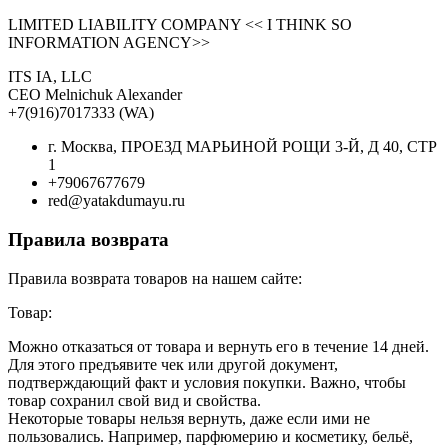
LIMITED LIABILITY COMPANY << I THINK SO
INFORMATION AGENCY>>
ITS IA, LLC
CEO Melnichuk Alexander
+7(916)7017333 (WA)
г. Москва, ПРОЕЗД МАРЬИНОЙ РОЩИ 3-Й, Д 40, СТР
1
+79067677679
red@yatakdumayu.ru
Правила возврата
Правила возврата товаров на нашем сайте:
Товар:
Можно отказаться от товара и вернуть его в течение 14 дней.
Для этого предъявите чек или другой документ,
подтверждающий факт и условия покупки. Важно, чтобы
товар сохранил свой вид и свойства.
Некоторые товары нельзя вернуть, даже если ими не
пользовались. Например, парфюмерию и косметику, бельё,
...
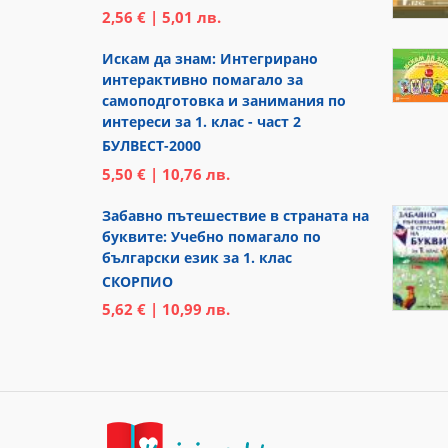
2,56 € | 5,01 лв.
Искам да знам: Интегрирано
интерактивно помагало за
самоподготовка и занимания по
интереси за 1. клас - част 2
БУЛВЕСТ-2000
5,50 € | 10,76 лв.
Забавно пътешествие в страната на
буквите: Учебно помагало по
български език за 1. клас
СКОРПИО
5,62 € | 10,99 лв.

__Directions for this task__
Would you retype exactly the lines above, from the line with "Правила возврата товаров" to the line with "пользовались. Например, парфюмерию", with both end lines kept and nothing more?

__Task response__
Правила возврата товаров на нашем сайте:
Товар:
Можно отказаться от товара и вернуть его в течение 14 дней.
Для этого предъявите чек или другой документ,
подтверждающий факт и условия покупки. Важно, чтобы
товар сохранил свой вид и свойства.
Некоторые товары нельзя вернуть, даже если ими не
пользовались. Например, парфюмерию и косметику, бельё,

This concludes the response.